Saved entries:
======

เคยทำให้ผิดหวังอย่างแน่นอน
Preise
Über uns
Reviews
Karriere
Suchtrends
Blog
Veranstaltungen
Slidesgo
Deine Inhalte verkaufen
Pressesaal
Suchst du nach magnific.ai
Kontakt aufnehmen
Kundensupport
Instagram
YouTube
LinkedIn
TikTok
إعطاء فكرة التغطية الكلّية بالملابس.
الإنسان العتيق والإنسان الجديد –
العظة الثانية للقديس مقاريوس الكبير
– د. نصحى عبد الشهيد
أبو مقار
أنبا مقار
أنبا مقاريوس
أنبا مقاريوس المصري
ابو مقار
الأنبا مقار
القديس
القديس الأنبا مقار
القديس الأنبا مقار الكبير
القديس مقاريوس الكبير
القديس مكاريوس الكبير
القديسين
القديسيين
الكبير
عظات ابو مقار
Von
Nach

======

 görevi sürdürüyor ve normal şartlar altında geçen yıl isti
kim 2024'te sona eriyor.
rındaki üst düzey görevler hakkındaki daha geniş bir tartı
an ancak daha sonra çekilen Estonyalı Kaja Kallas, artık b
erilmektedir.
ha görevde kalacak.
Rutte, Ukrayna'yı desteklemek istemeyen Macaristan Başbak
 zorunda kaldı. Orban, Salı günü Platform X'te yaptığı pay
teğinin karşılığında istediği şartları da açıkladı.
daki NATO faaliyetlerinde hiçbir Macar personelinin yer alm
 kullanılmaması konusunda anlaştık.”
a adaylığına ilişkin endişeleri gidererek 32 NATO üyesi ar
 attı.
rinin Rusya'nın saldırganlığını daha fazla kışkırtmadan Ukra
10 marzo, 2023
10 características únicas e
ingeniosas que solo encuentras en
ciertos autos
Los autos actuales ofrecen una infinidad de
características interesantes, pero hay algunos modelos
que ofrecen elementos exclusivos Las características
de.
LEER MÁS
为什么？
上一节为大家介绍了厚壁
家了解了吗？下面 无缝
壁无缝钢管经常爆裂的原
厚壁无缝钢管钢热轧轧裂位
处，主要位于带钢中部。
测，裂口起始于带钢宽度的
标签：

======

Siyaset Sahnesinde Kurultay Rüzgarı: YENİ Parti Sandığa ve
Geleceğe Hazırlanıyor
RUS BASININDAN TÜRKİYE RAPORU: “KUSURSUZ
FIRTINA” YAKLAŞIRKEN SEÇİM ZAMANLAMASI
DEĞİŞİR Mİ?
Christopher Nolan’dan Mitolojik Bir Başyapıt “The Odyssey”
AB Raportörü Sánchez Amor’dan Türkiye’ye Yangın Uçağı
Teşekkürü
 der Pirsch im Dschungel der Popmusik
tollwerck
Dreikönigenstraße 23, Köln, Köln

======

- [EXERCISE DESCRIPTION] Print exactly the lines above from the one with "เคยทำให้ผิดหวังอย่างแน่นอน" to the one with "إعطاء فكرة التغطية الكلّية بالملابس.", including both.

- [THE COMPLETED TASK]
เคยทำให้ผิดหวังอย่างแน่นอน
Preise
Über uns
Reviews
Karriere
Suchtrends
Blog
Veranstaltungen
Slidesgo
Deine Inhalte verkaufen
Pressesaal
Suchst du nach magnific.ai
Kontakt aufnehmen
Kundensupport
Instagram
YouTube
LinkedIn
TikTok
إعطاء فكرة التغطية الكلّية بالملابس.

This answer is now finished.